• RECORDS FOR PROCESSING:
--------------------
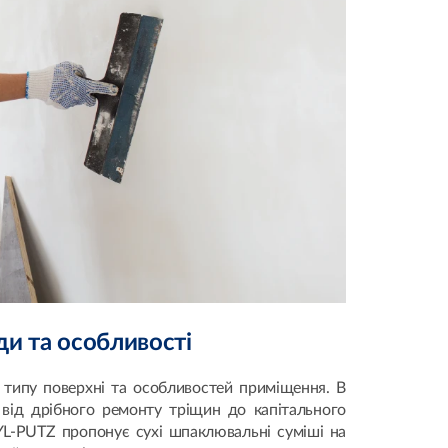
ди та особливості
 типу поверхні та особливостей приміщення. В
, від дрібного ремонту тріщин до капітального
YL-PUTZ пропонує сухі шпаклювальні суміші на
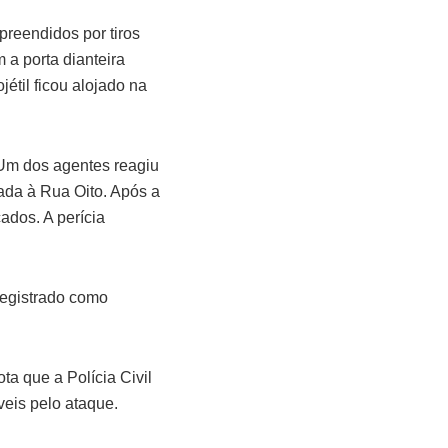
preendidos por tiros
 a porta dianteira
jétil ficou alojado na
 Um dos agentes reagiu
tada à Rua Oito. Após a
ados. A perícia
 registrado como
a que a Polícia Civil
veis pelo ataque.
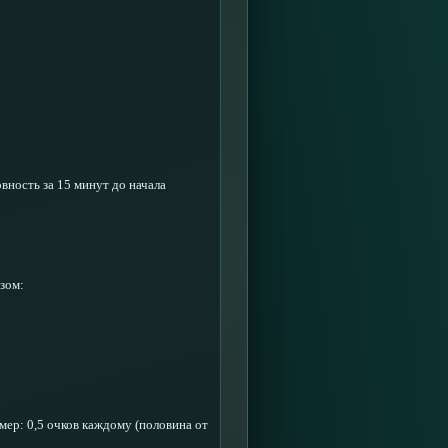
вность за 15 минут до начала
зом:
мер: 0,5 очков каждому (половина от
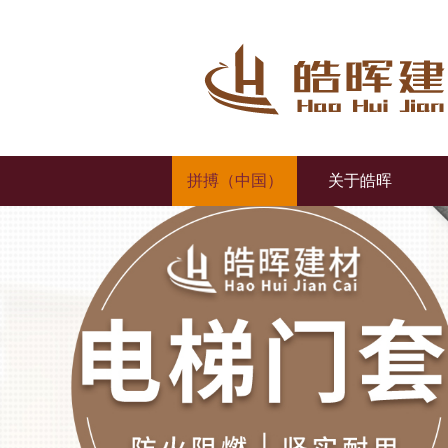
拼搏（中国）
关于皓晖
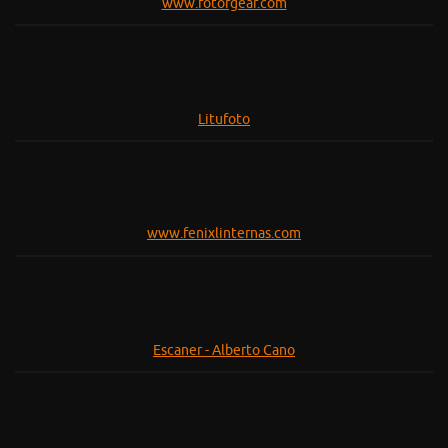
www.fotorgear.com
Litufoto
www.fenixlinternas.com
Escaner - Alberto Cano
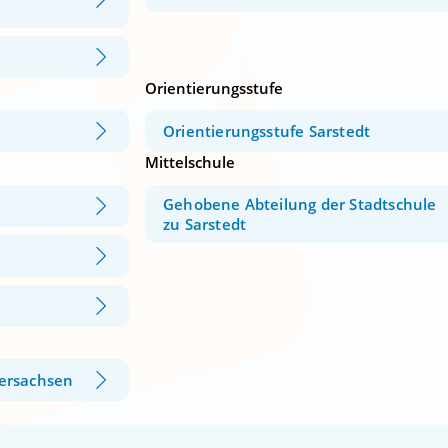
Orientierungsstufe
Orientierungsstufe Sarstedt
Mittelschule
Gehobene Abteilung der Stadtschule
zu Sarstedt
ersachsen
--------------------
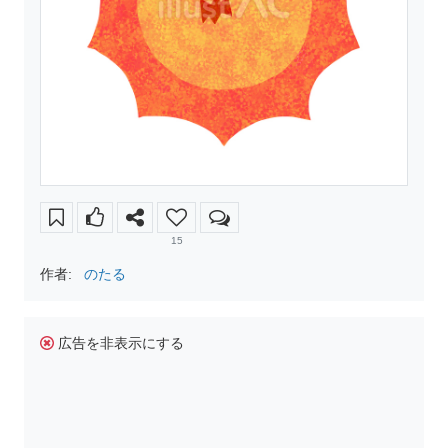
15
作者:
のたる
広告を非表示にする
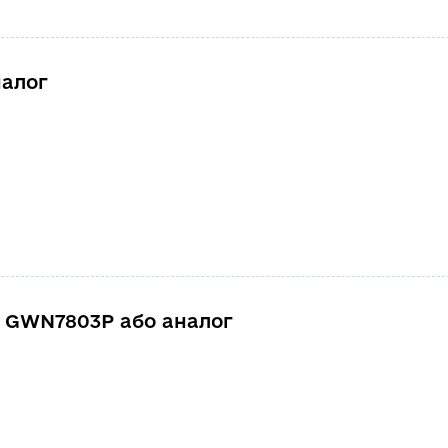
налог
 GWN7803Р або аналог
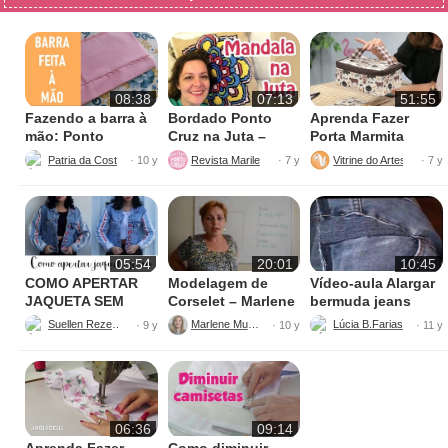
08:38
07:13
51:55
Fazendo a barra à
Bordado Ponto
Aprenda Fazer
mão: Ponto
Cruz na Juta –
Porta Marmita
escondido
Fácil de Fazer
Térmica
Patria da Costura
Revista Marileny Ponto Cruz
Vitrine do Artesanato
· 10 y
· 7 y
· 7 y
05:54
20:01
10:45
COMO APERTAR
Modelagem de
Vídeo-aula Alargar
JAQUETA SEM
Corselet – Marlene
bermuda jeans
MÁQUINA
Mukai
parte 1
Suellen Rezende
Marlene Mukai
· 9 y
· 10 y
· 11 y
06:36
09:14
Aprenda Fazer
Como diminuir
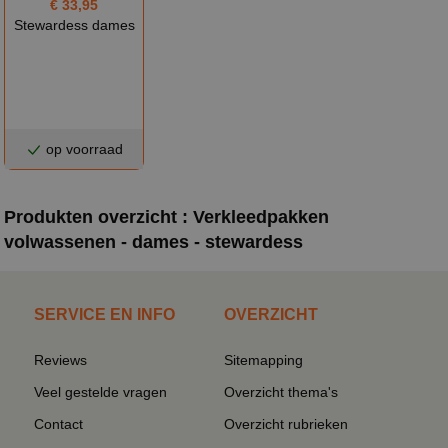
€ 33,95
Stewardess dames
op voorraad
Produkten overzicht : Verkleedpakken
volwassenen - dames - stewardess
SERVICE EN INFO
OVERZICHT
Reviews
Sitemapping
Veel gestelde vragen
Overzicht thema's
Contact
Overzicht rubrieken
--------------------
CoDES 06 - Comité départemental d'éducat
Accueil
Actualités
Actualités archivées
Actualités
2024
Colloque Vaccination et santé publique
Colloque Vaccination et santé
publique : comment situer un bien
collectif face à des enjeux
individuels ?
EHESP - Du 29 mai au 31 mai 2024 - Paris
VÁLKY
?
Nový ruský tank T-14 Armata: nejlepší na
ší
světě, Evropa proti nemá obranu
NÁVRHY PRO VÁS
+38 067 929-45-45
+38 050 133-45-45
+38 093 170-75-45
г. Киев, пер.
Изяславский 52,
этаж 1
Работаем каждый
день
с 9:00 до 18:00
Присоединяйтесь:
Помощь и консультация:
--------------------
• AIM OF THE TASK: Begin at the line in the entries above that has "JAQUETA SEM", stop after the line that has "Overzicht rubrieken", and output exactly those lines without pictures.

• ANSWER SPACE:
JAQUETA SEM
Corselet – Marlene
bermuda jeans
MÁQUINA
Mukai
parte 1
Suellen Rezende
Marlene Mukai
· 9 y
· 10 y
· 11 y
06:36
09:14
Aprenda Fazer
Como diminuir
€ 33,95
Stewardess dames
op voorraad
Produkten overzicht : Verkleedpakken
volwassenen - dames - stewardess
SERVICE EN INFO
OVERZICHT
Reviews
Sitemapping
Veel gestelde vragen
Overzicht thema's
Contact
Overzicht rubrieken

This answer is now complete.